There is also no single “correct” ERP. The amount of extra return investors demand changes over time depending on economic growth, inflation expectations and market sentiment.
During periods of uncertainty, investors often demand a larger premium. During periods of optimism, they may be willing to accept a smaller one.
This is why the relationship between bond yields and stock valuations is not always straightforward. Valuation matters, but so do earnings, innovation and investor expectations.
What It Means for Investors
A lower ERP does not necessarily mean investors should abandon stocks or move entirely into cash.
However, it does suggest that the easy gains of the low-rate era may be harder to achieve.
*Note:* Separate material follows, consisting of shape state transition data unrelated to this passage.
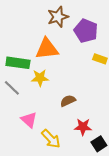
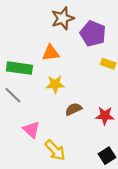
orange triangle: (47, 49) -> (51, 53), size x0.7
yellow star: (40, 78) -> (55, 84), moved
red star: (83, 127) -> (105, 116), moved

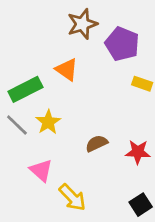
orange triangle: (51, 53) -> (67, 70), turned 42
green rectangle: (19, 68) -> (25, 89), turned -35
yellow star: (55, 84) -> (48, 122), moved, turned -30

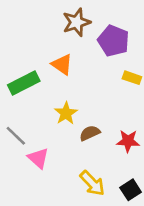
yellow star: (48, 122) -> (66, 113), moved
gray line: (17, 125) -> (16, 136), moved
yellow arrow: (72, 197) -> (92, 183), moved

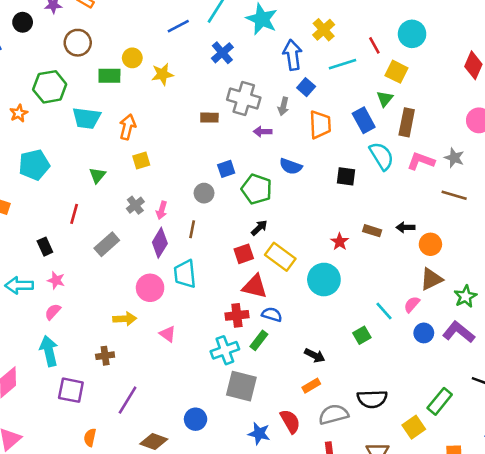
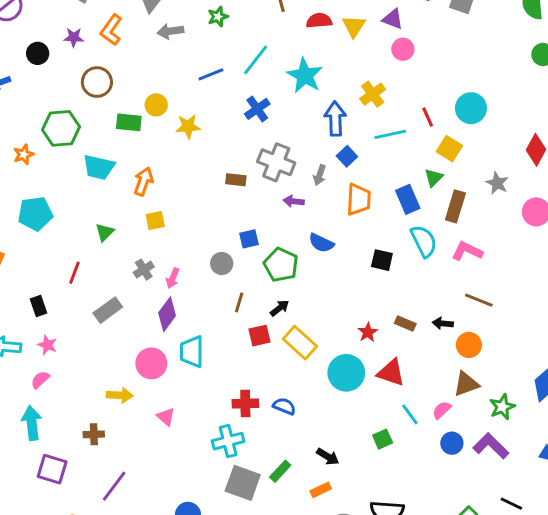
gray star: (454, 158) -> (497, 183), moved
brown line: (454, 195) -> (479, 300), moved
brown line: (192, 229) -> (239, 302), moved
red triangle: (255, 286) -> (391, 373), moved
green rectangle: (259, 340) -> (280, 471), moved

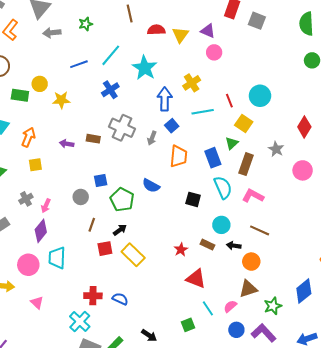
purple arrow: (294, 201) -> (67, 144), moved
cyan circle: (346, 373) -> (221, 225), moved, size x0.7
cyan cross: (228, 441) -> (80, 322), turned -35

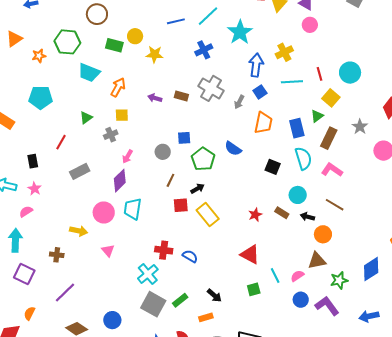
gray cross: (26, 199) -> (111, 135), moved
red triangle: (196, 279) -> (250, 254), moved

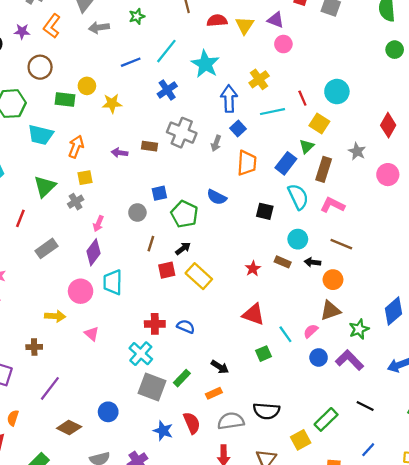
green triangle: (86, 118) -> (45, 186), size x1.5
blue rectangle: (297, 128) -> (286, 163), turned 60

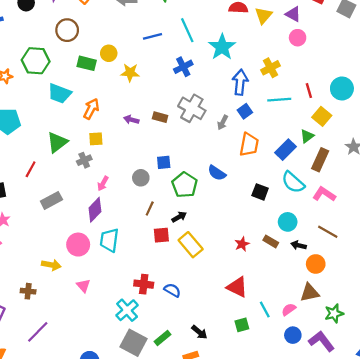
cyan line: (166, 51) -> (187, 30), turned -70
cyan semicircle: (298, 197) -> (293, 182), turned 150

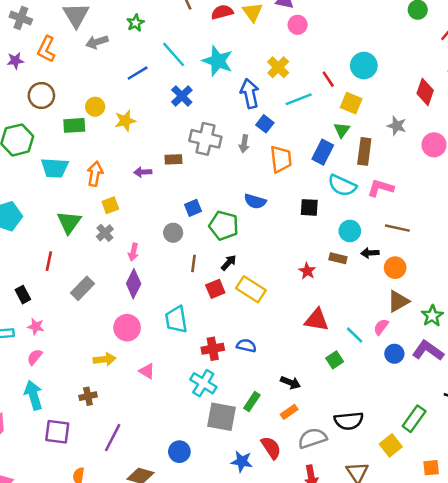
cyan trapezoid: (109, 240) -> (176, 319), moved

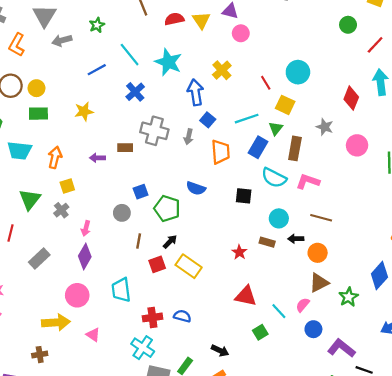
cyan line: (299, 99) -> (247, 119), moved
yellow circle: (95, 107) -> (36, 88), moved
purple L-shape: (428, 351) -> (341, 348), moved
yellow arrow: (105, 359) -> (56, 322), size x1.4

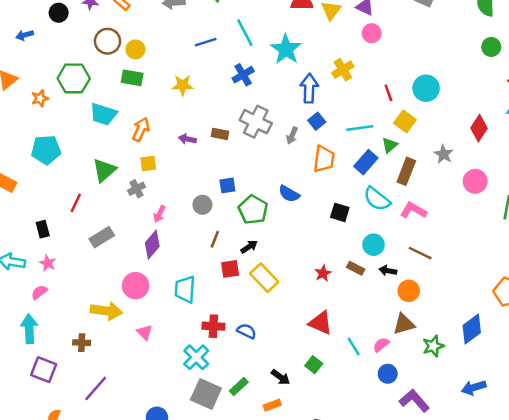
green square: (260, 332) -> (314, 365), moved, turned -32

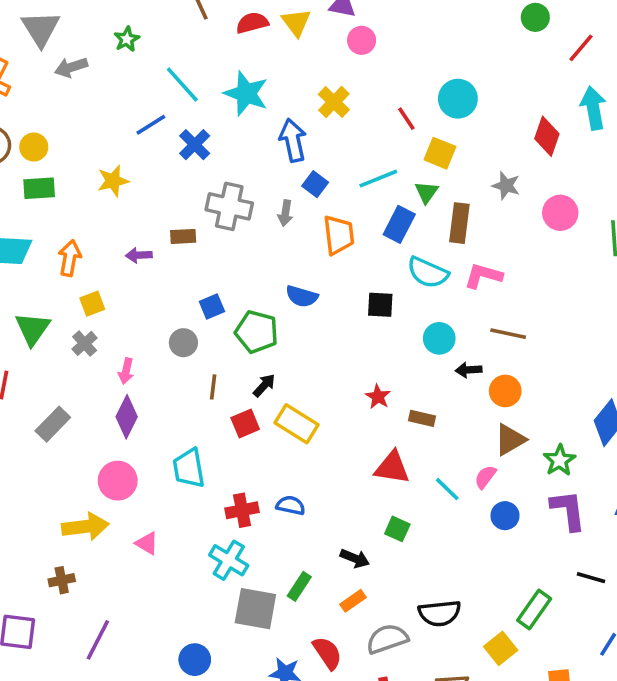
blue line: (206, 42) -> (151, 125), moved
brown rectangle: (356, 268) -> (422, 418), moved
purple L-shape: (414, 401) -> (568, 510), moved, turned 48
When the return advantage of equities narrows, investors often place greater emphasis on quality. Companies with strong balance sheets, consistent earnings growth and reliable dividends tend to become more attractive in a higher-rate environment.
Higher interest rates also affect sectors differently. High-growth companies, whose valuations rely heavily on future earnings, are generally more sensitive to rising bond yields. By contrast, businesses with stable cash flows and dependable dividends may become relatively more attractive when investors prioritise income and financial strength.
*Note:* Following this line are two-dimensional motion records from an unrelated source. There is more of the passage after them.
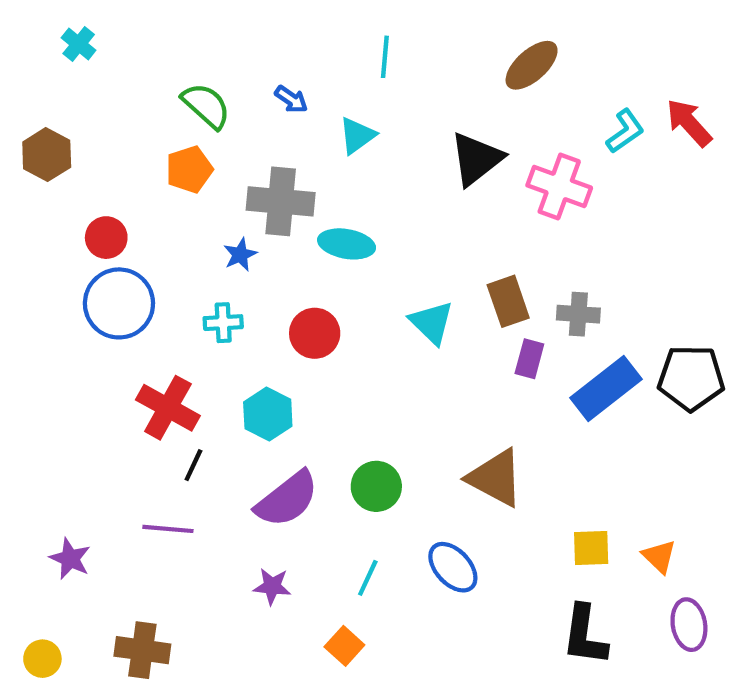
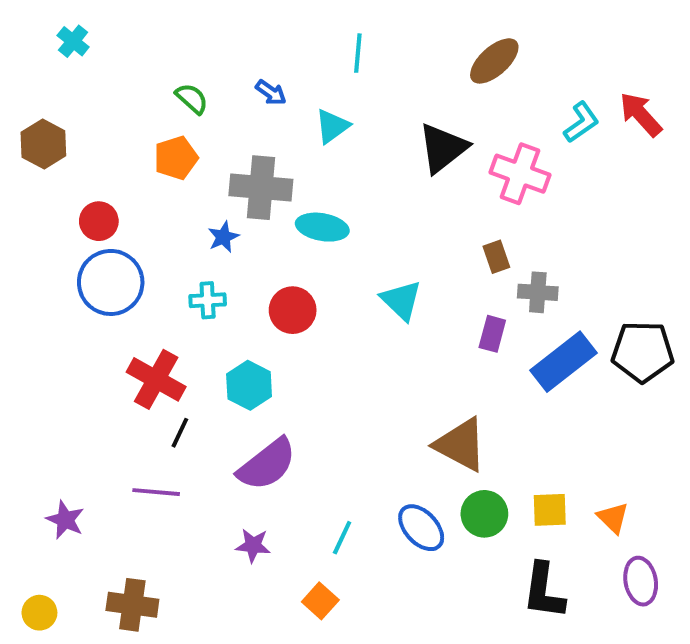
green semicircle: (206, 106) -> (192, 99), size x0.7
brown rectangle: (508, 301) -> (496, 257), moved, size x0.7
green circle: (376, 486) -> (484, 514), moved

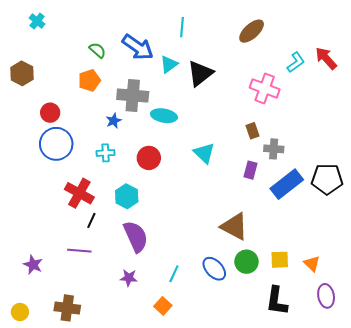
blue arrow: (271, 93) -> (138, 47), size x2.0
black triangle: (443, 148) -> (200, 73), moved
purple semicircle: (267, 464) -> (136, 236), turned -76

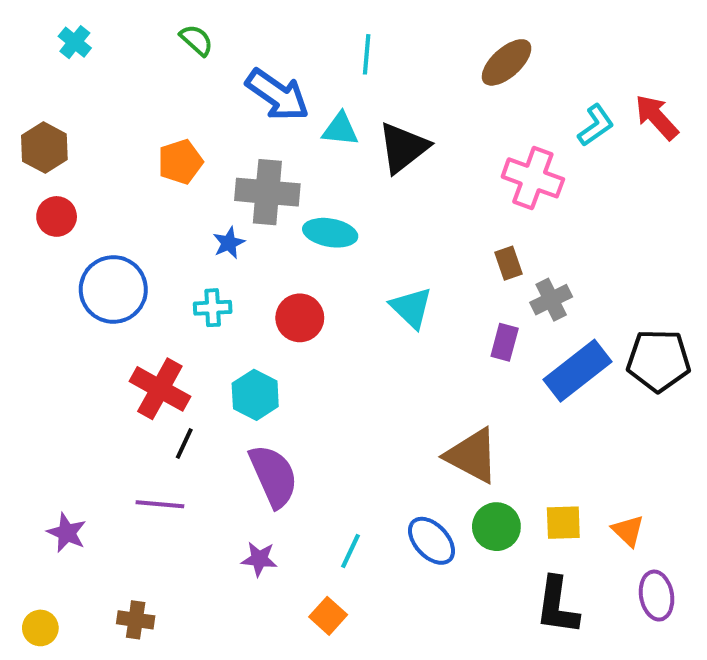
green semicircle: (97, 50) -> (196, 40), moved
cyan triangle: (169, 64) -> (340, 129), turned 42
red circle: (50, 113) -> (57, 216), moved
gray cross: (274, 149) -> (551, 300), turned -30
brown cross: (67, 308) -> (136, 620), size x0.7

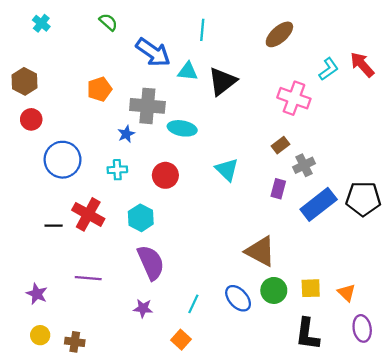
brown rectangle: (509, 263) -> (281, 145), turned 72
black line: (184, 444) -> (54, 226), moved, turned 66
yellow circle: (40, 628) -> (40, 335), moved

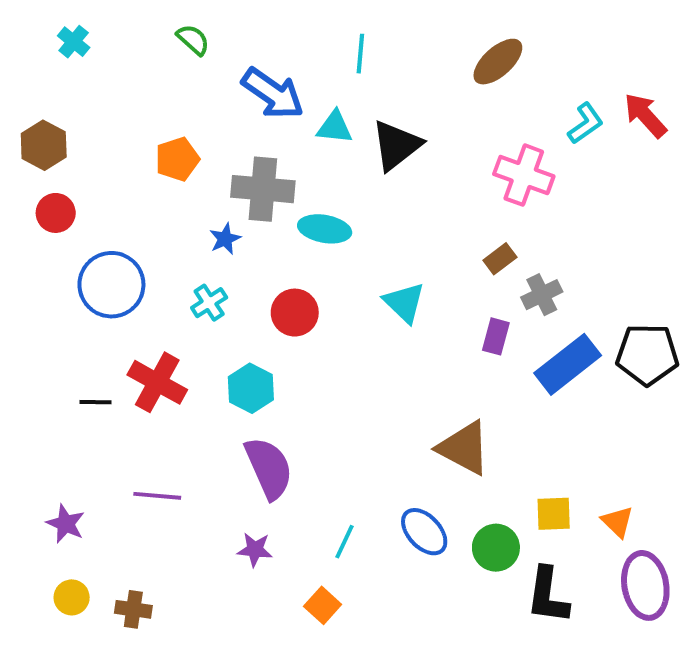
cyan cross: (117, 170) -> (209, 303), turned -30
green circle: (274, 290) -> (496, 548), moved
purple ellipse: (362, 328) -> (645, 585), size x1.4

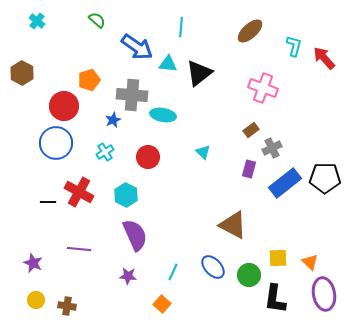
cyan L-shape: (586, 123) -> (294, 46), moved, turned -40
red circle: (56, 213) -> (64, 106), moved, size x1.5
cyan triangle: (404, 303) -> (203, 152), size x0.7

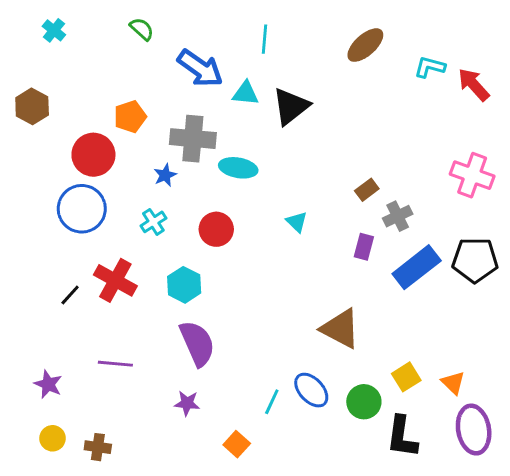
cyan L-shape: (294, 46) -> (430, 67), turned -90
pink cross: (263, 88) -> (472, 175), moved
black line: (48, 202) -> (70, 295), turned -49
yellow square: (278, 258) -> (406, 377), turned -30
cyan line: (173, 272) -> (272, 402), moved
Markets are constantly weighing the trade-off between safety and growth. Understanding ERP helps investors think beyond price movements and focus on whether they are being adequately compensated for taking risk.
Bottom Line
The Equity Risk Premium helps investors assess whether the potential return from equities is sufficient to justify the additional risk relative to safer assets.
In the higher-rate environment of 2026, that premium has narrowed as government bonds once again offer meaningful yields. While this does not make equities unattractive, it does mean valuations, earnings growth and business quality matter more than they did during the low-rate era.
For investors, understanding ERP provides a useful framework for evaluating the ongoing trade-off between safety and growth.